Task description. Below is a listing to transcribe in full and exactly; keep the pictures out.

--

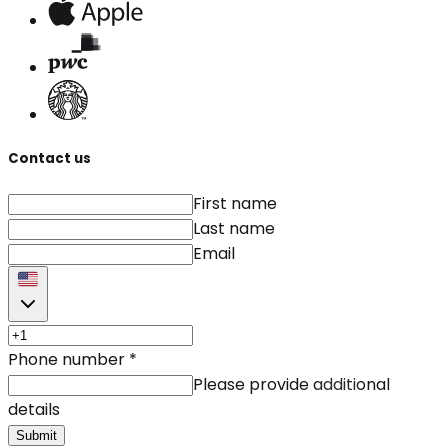
Contact us
First name
Last name
Email
Phone number
*
Please provide additional
details
Submit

--

Written answer.
Contact us
First name
Last name
Email
Phone number
*
Please provide additional
details
Submit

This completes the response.